Sapphire crystal is notoriously difficult to machine, however, and given that the cross-section of the gongs is just 0.51mm (with no possibility for adjustment after machining), Chopard had an addition layer of complexity to contend with. But after tests involving 1.5 million strikes of the hammer and shocks of up to 450g, this patent-pending construction has already proved itself.

User friendliness and security
Because of their complexity (the Chopard Full Strike movement has 533 components) and the delicate nature of the striking mechanism, minute repeater complications are notoriously sensitive. Watch brands therefore devote a large proportion of their research work to the security of their minute-repeater mechanisms. In Chopard’s case, one of a number of security systems implemented in the calibre 08.01-L has been the object of a patent application. A coupling clutch ensures that the minute-repeater regulator is only connected once all the feelers have calculated the chimes and that, as a result, no energy is consumed unnecessarily.

Crystal clear: an in-depth explanation of the Chopard L.U.C Full Strike

Chime system © Chopard

Between notes
In a minute repeater, silence can be as important as the chimes themselves. The governor in the calibre 08.01-L has an ingenious construction that means it runs completely silently. As its spins wildly to regulate the energy released from the barrel, two tiny springs in contact with inner side of its drum causes friction, while inertia weights extend to create further inertia. More important, however, is the patent-pending construction used to strike out the hours, quarters and minutes, in which the three ratchets that trigger the chimes are superimposed on top of each other. Each ratchet drives its successor, so as soon as the last hour is struck, for example, the quarters immediately follow. This avoids the gaps that are sometimes discernible with other minute repeaters.

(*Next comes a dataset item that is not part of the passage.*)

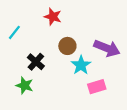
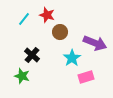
cyan line: (14, 32) -> (24, 19), moved
brown circle: (67, 46) -> (60, 32), moved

Crystal clear: an in-depth explanation of the Chopard L.U.C Full Strike

The minute hammer being set in the movement © Chopard

Nicolas Schlappi, who was heavily involved in the 17,000 hours of research and development over a period of six years to develop the calibre 08.01-L, is keen to point out other details. The Chopard L.U.C Full Strike is also a COSC-certified chronometer, for example, and has been awarded the prestigious Poinçon de Genève (Geneva Hallmark). This explains certain choices, such as the use of untreated nickel silver for the mainplate and bridges. “If any coatings or plating had been applied, this would show on bevels or with decorations such as the Côtes de Genève. For us, it was a question of harmony and the respect for tradition. It makes it even more difficult for the watchmakers who have to assemble the movement, however, since untreated nickel silver can react immediately if it comes into contact with human skin.”

Even at 265,000 Swiss francs, the limited edition of just 20 Chopard L.U.C Full Strike models seems unlikely to amortise the undoubtedly huge investment in its production. But the very theory of the L.U.C collection is that the fruits of its research should ultimately flow into other Chopard collections. The new Superfast 8Hz calibre in the limited-edition Superfast Power Control Porsche 919 HF Edition is, for example, based on the 8Hz calibre that was originally developed for the L.U.C collection.